American cyclist George Hincapie was a “domestique,” making tactical decisions on the course, helping shepherd the team leader through the peloton — the pack of riders — and keeping him in a strong position. Drafting behind another rider can save up to 20% of a rider’s energy.
In this interview, the record seventeen-time Tour de France participant, Olympian, and key witness in the Lance Armstrong doping case gives an account of his career and a sports era defined by performance-enhancing drug use.
Hincapie started using the performance-enhancer Erythropoietin (EPO) in 1996, on and off. “I went from barely being able to survive in the peloton to surviving.” He began riding clean ten years later. “I never saw any indication of doping on the teams that I was on from 2007 on.”
He retired from cycling in 2012, in part because he knew he faced suspension from the sport because of his earlier doping.

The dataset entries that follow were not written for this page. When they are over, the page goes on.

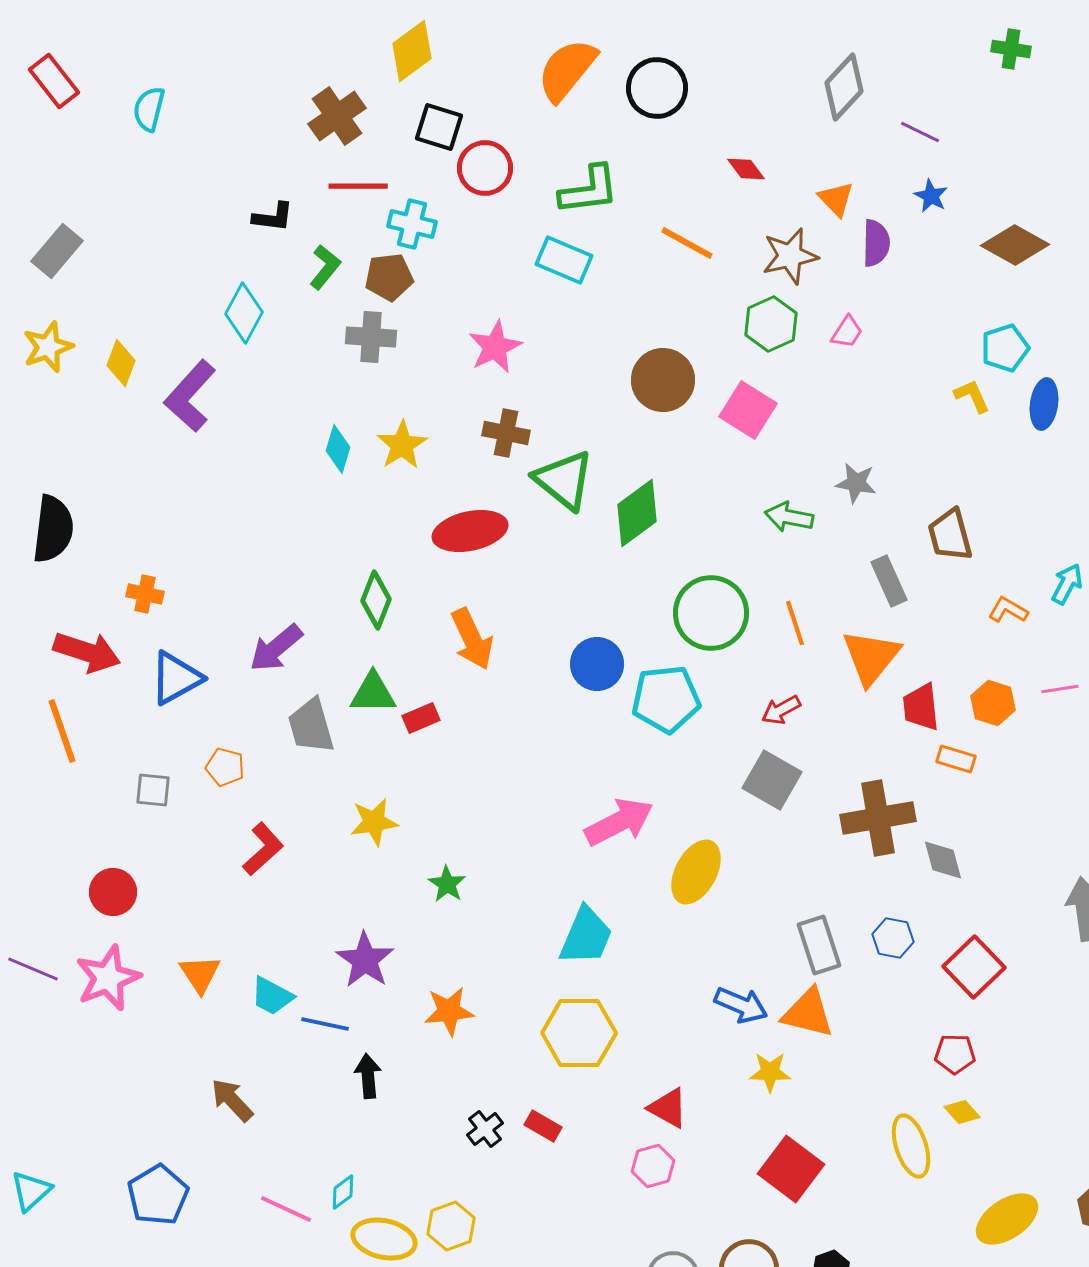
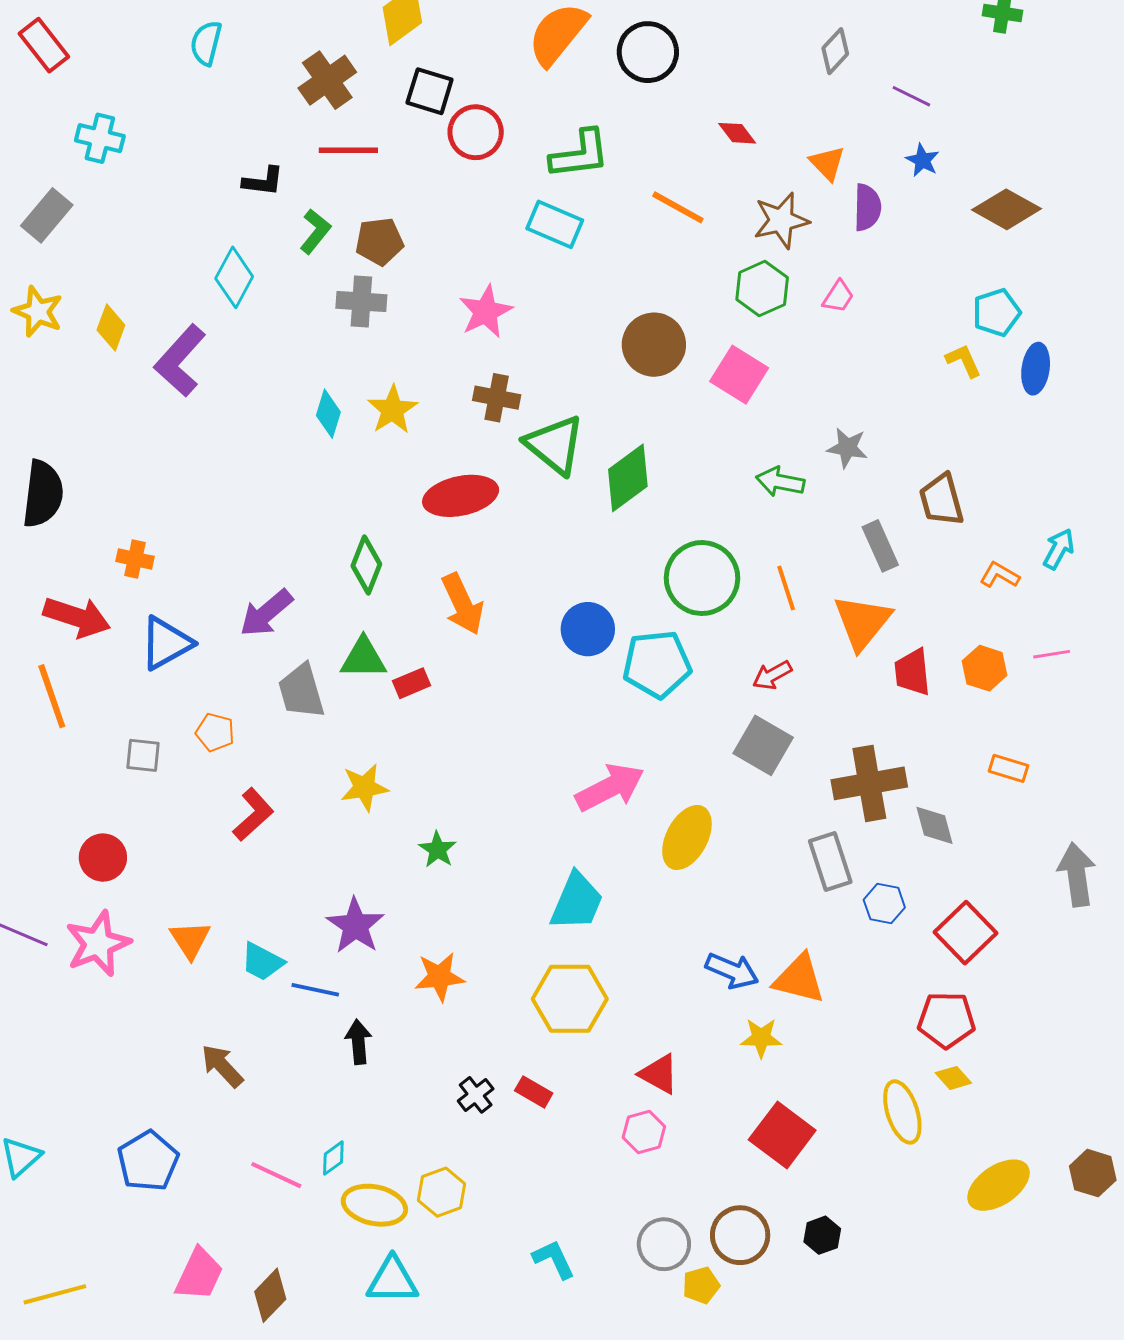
gray diamond: (844, 87) -> (835, 51), size x0.7
cyan semicircle: (149, 109) -> (206, 43), moved
cyan cross: (412, 224) -> (100, 138), moved
yellow star: (48, 347) -> (38, 312), turned -30
orange rectangle: (956, 759) -> (1009, 768), moved
gray rectangle: (819, 945) -> (830, 862), moved
red pentagon: (955, 1054) -> (946, 1020), size x1.4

On his relationship to Lance Armstrong:
We grew up racing bikes together. We never expected being thrown into that world. It’s not like we decided together that we were going to dope. It’s like we were thrown into a world that we felt like, at the time, we didn’t have a choice.
On widespread use of doping in cycling:
There was a time in ‘95, ‘96, where the speeds got incredibly faster. And all of a sudden you go from being one of the best guys in the world to being barely able to hold on to the guy who’s the most out of shape in the peloton. ... My value systems then, in my 20’s and early 30’s, were different than they are now…At the time, I truly felt like I wasn’t doing wrong.
George Hincapie's book is The Loyal Lieutenant: Leading Out Lance and Pushing Through the Pain on the Rocky Road to Paris.